=== Section Start ===
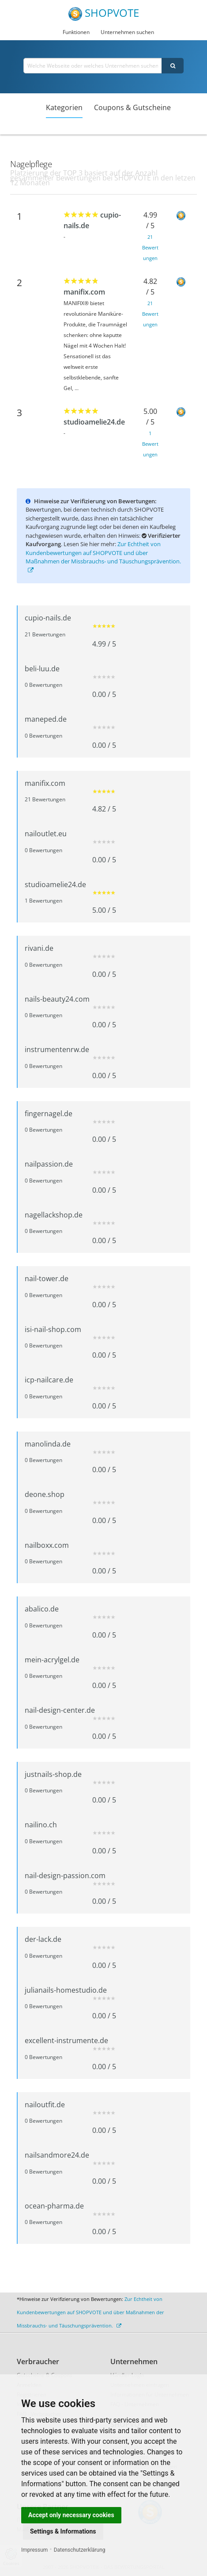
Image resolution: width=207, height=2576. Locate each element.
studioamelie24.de (94, 422)
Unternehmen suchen (127, 32)
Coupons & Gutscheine (132, 107)
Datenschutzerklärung (79, 2550)
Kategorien (64, 107)
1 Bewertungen (150, 444)
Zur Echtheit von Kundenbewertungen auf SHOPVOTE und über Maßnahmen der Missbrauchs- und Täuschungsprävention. (103, 556)
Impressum (34, 2550)
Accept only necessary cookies (71, 2515)
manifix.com (84, 292)
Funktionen (76, 32)
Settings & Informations (63, 2531)
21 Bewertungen (150, 247)
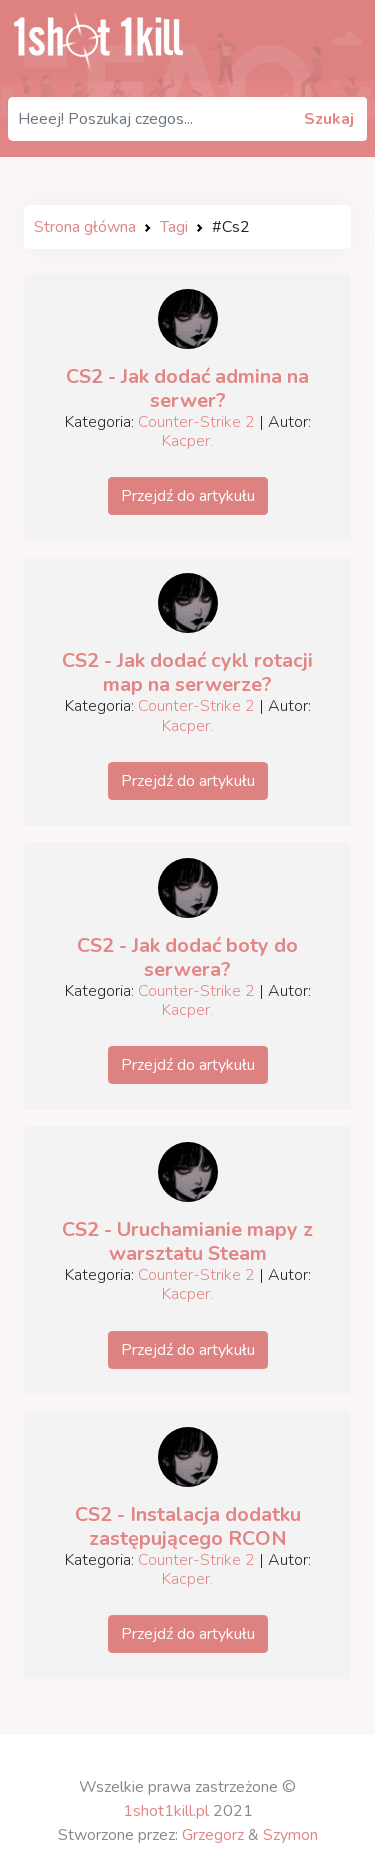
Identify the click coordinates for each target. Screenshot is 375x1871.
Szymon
=== Section End ===
Repeat all of the listing above word for word, and exclude the pictures.

▶ [Your response]
Image resolution: width=207, height=2576. Locate each element.
studioamelie24.de (94, 422)
Unternehmen suchen (127, 32)
Coupons & Gutscheine (132, 107)
Datenschutzerklärung (79, 2550)
Kategorien (64, 107)
1 Bewertungen (150, 444)
Zur Echtheit von Kundenbewertungen auf SHOPVOTE und über Maßnahmen der Missbrauchs- und Täuschungsprävention. (103, 556)
Impressum (34, 2550)
Accept only necessary cookies (71, 2515)
manifix.com (84, 292)
Funktionen (76, 32)
Settings & Informations (63, 2531)
21 Bewertungen (150, 247)
Identify the click coordinates for each target. Screenshot is 375x1871.
Szymon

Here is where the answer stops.